Supplied material —

■ ■ ■ ■ ■

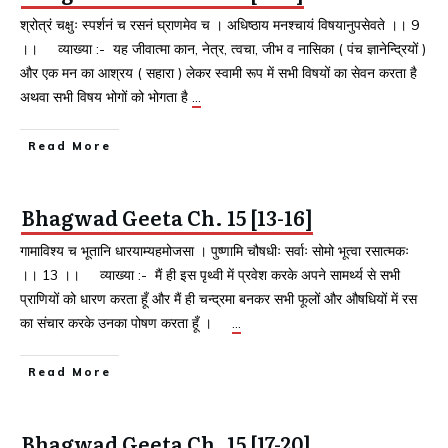
श्रोत्रं चक्षुः स्पर्शनं च रसनं घ्राणमेव च । अधिष्ठाय मनश्चायं विषयानुपसेवते ।। 9
।। व्याख्या :- यह जीवात्मा कान, नेत्र, त्वचा, जीभ व नासिका ( पंच ज्ञानेन्द्रियों )
और एक मन का आश्रय ( सहारा ) लेकर स्वामी रूप में सभी विषयों का सेवन करता है
अथवा सभी विषय भोगों को भोगता है
…
Read More
Bhagwad Geeta Ch. 15 [13-16]
गामाविश्य च भूतानि धारयाम्यहमोजसा । पुष्णामि चौषधीः सर्वाः सोमो भूत्वा रसात्मकः
।। 13 ।। व्याख्या :- मैं ही इस पृथ्वी में प्रवेश करके अपने सामर्थ्य से सभी
प्राणियों को धारण करता हूँ और मैं ही चन्द्रमा बनकर सभी फूलों और औषधियों में रस
का संचार करके उनका पोषण करता हूँ ।
…
Read More
Bhagwad Geeta Ch. 15 [17-20]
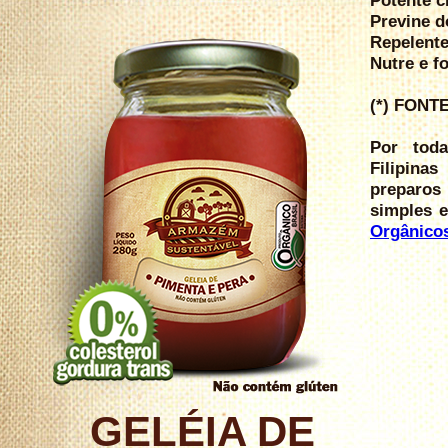
Potente c
Previne d
Repelente
Nutre e f
(*) FONTE
Por tod
Filipina
preparos 
simples e
Orgânico
GELÉIA DE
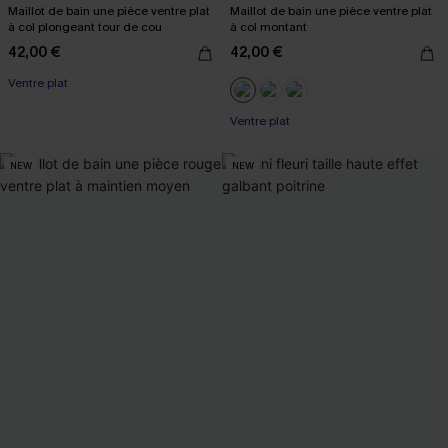
Maillot de bain une pièce ventre plat
Maillot de bain une pièce ventre plat
à col plongeant tour de cou
à col montant
42,00 €
42,00 €
Ventre plat
Ventre plat
NEW
NEW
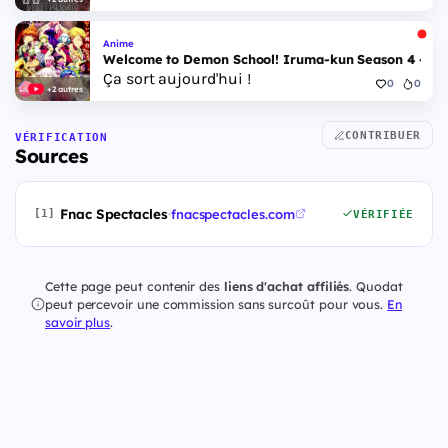
Anime
Welcome to Demon School! Iruma-kun Season 4 - Epi
Ça sort aujourd'hui !
0
0
+2 autres
CONTRIBUER
VÉRIFICATION
Sources
Fnac Spectacles
·
fnacspectacles.com
[1]
VÉRIFIÉE
Cette page peut contenir des
liens d'achat affiliés
. Quodat
peut percevoir une commission sans surcoût pour vous.
En
savoir plus
.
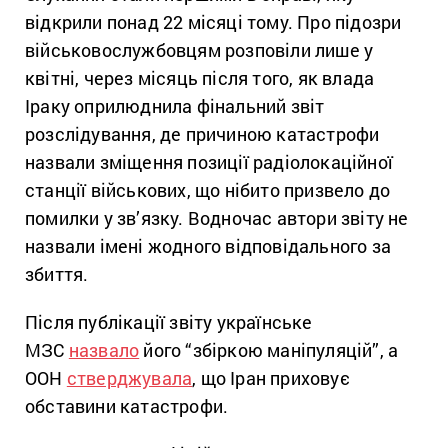
відкрили понад 22 місяці тому. Про підозри
військовослужбовцям розповіли лише у
квітні, через місяць після того, як влада
Іраку оприлюднила фінальний звіт
розслідування, де причиною катастрофи
назвали зміщення позиції радіолокаційної
станції військових, що нібито призвело до
помилки у зв’язку. Водночас автори звіту не
назвали імені жодного відповідального за
збиття.
Після публікації звіту українське
МЗС
назвало
його “збіркою маніпуляцій”, а
ООН
стверджувала
, що Іран приховує
обставини катастрофи.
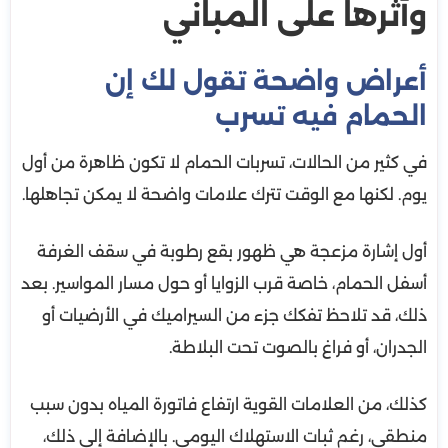
وأثرها على المباني
أعراض واضحة تقول لك إن
الحمام فيه تسرب
في كثير من الحالات، تسربات الحمام لا تكون ظاهرة من أول
يوم. لكنها مع الوقت تترك علامات واضحة لا يمكن تجاهلها.
أول إشارة مزعجة هي ظهور بقع رطوبة في سقف الغرفة
أسفل الحمام، خاصة قرب الزوايا أو حول مسار المواسير. بعد
ذلك، قد تلاحظ تفكك جزء من السيراميك في الأرضيات أو
الجدران، أو فراغ بالصوت تحت البلاطة.
كذلك، من العلامات القوية ارتفاع فاتورة المياه بدون سبب
منطقي، رغم ثبات الاستهلاك اليومي. بالإضافة إلى ذلك،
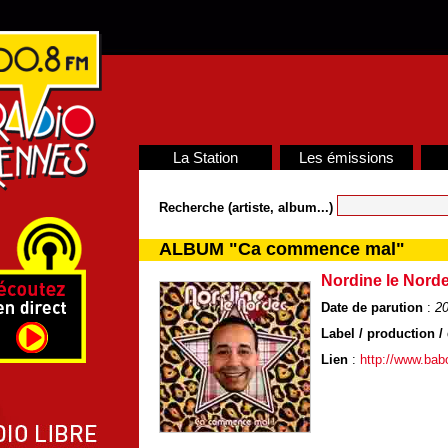
La Station
Les émissions
Recherche (artiste, album...)
ALBUM "Ca commence mal"
Nordine le Nord
Date de parution
:
2
Label / production / 
Lien
:
http://www.ba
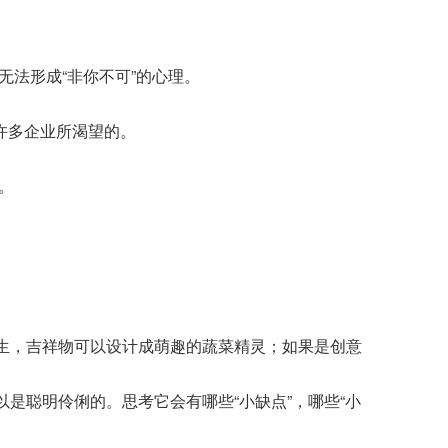
法形成“非你不可”的心理。
许多企业所渴望的。
。
生，吉祥物可以设计成萌趣的蔬菜精灵；如果是创意
是聪明伶俐的。思考它会有哪些“小缺点”，哪些“小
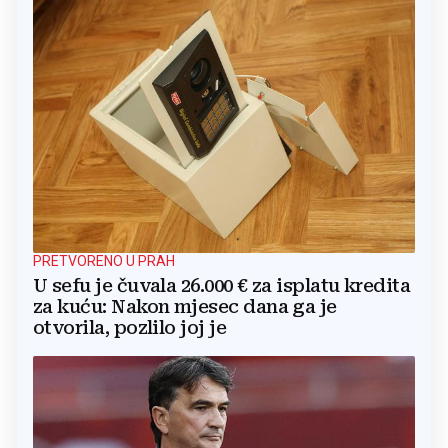
PRETVORENO U PRAH
U sefu je čuvala 26.000 € za isplatu kredita
za kuću: Nakon mjesec dana ga je
otvorila, pozlilo joj je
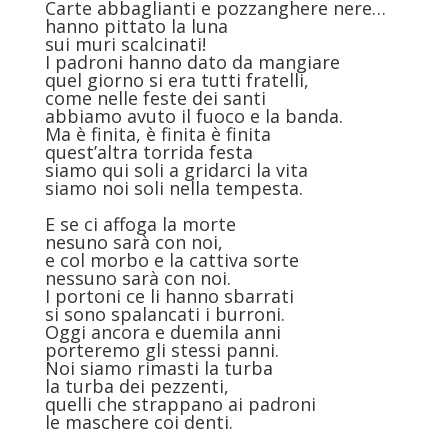
Carte abbaglianti e pozzanghere nere…
hanno pittato la luna
sui muri scalcinati!
I padroni hanno dato da mangiare
quel giorno si era tutti fratelli,
come nelle feste dei santi
abbiamo avuto il fuoco e la banda.
Ma è finita, è finita è finita
quest’altra torrida festa
siamo qui soli a gridarci la vita
siamo noi soli nella tempesta.
E se ci affoga la morte
nesuno sarà con noi,
e col morbo e la cattiva sorte
nessuno sarà con noi.
I portoni ce li hanno sbarrati
si sono spalancati i burroni.
Oggi ancora e duemila anni
porteremo gli stessi panni.
Noi siamo rimasti la turba
la turba dei pezzenti,
quelli che strappano ai padroni
le maschere coi denti.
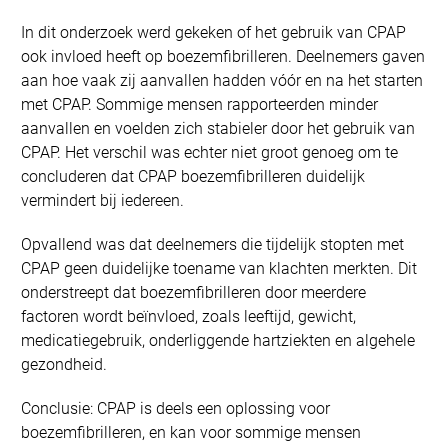
In dit onderzoek werd gekeken of het gebruik van CPAP
ook invloed heeft op boezemfibrilleren. Deelnemers gaven
aan hoe vaak zij aanvallen hadden vóór en na het starten
met CPAP. Sommige mensen rapporteerden minder
aanvallen en voelden zich stabieler door het gebruik van
CPAP. Het verschil was echter niet groot genoeg om te
concluderen dat CPAP boezemfibrilleren duidelijk
vermindert bij iedereen.
Opvallend was dat deelnemers die tijdelijk stopten met
CPAP geen duidelijke toename van klachten merkten. Dit
onderstreept dat boezemfibrilleren door meerdere
factoren wordt beïnvloed, zoals leeftijd, gewicht,
medicatiegebruik, onderliggende hartziekten en algehele
gezondheid.
Conclusie: CPAP is deels een oplossing voor
boezemfibrilleren, en kan voor sommige mensen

■ ■ ■ ■ ■

Goal of the exercise — Wherever the string "CPAP" shows up in the material, copy the line that holds it.

Task answer —
In dit onderzoek werd gekeken of het gebruik van CPAP
met CPAP. Sommige mensen rapporteerden minder
CPAP. Het verschil was echter niet groot genoeg om te
concluderen dat CPAP boezemfibrilleren duidelijk
CPAP geen duidelijke toename van klachten merkten. Dit
Conclusie: CPAP is deels een oplossing voor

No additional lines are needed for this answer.